What is needed is a word-for-word copy of the lines below from the one with "Plataforma de lanzamiento de memes" through the one with "Hotline: 1900.6369.25", both included, with every picture left out.

(Saved data entries)

_ _ _

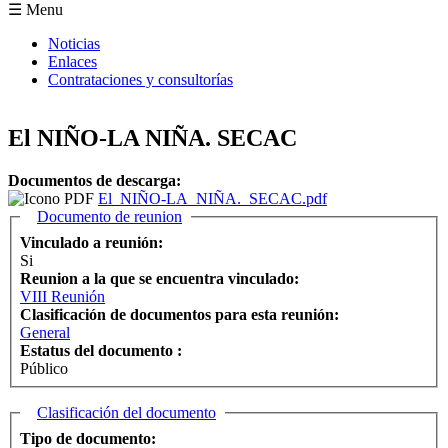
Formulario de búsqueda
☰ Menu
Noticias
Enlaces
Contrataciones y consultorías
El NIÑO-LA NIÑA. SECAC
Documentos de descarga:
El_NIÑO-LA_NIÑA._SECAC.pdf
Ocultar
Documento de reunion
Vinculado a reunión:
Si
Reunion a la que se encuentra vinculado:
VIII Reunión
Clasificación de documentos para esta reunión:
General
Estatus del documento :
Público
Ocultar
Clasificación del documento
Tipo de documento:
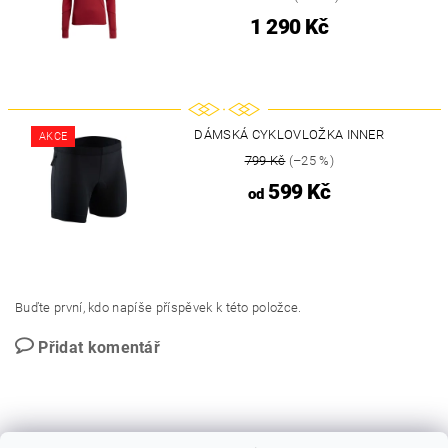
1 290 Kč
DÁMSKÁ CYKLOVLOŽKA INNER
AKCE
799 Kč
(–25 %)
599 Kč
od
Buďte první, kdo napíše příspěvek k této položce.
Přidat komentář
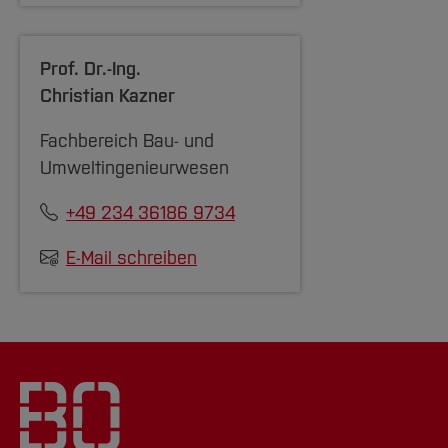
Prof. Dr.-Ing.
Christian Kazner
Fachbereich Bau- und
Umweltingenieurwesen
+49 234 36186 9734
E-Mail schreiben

_ _ _

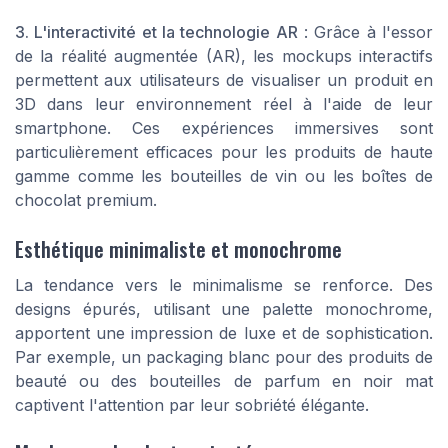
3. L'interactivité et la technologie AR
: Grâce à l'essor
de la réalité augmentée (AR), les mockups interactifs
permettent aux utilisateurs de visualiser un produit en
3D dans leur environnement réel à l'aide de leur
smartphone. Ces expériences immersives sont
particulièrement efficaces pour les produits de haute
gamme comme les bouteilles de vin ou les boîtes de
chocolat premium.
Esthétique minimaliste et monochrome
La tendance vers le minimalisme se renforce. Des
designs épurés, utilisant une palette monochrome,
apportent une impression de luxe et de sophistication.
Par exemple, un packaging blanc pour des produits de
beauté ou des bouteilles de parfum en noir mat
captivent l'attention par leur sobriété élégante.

_ _ _

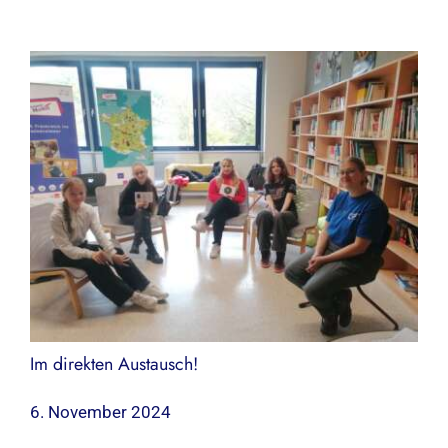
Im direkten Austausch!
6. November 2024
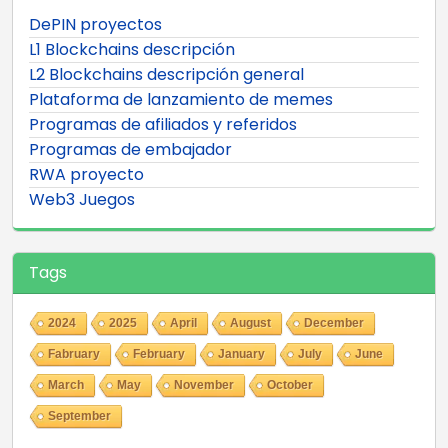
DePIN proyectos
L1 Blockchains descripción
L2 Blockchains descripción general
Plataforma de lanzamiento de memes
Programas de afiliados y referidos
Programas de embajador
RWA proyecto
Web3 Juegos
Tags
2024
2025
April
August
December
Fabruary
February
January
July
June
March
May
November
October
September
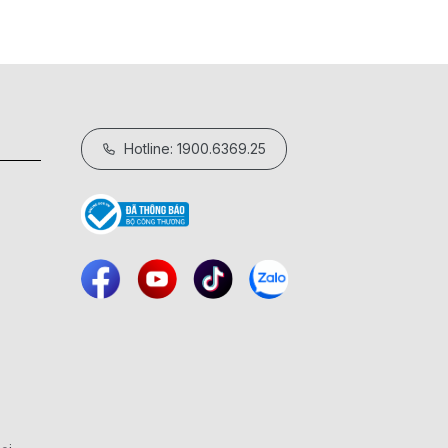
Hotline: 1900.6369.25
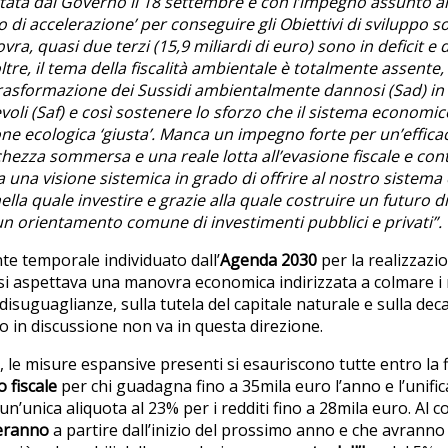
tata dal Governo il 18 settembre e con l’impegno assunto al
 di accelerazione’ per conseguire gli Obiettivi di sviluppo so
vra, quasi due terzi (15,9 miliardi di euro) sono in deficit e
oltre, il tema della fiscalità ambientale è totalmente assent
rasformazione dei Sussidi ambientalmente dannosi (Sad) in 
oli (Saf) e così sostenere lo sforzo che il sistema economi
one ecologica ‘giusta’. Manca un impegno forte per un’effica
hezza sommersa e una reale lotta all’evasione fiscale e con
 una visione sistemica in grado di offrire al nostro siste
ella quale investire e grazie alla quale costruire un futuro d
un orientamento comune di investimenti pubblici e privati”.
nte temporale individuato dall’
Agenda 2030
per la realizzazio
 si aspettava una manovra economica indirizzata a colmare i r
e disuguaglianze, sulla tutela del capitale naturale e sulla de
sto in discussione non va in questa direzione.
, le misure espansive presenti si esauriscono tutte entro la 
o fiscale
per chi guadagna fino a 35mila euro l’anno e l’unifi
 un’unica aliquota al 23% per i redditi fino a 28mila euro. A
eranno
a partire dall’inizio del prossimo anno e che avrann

_ _ _

ANSWER SPACE:
Plataforma de lanzamiento de memes
Programas de afiliados y referidos
Programas de embajador
RWA proyecto
Web3 Juegos
Tags
2024
2025
April
August
December
Fabruary
February
January
July
June
March
May
November
October
September
Hotline: 1900.6369.25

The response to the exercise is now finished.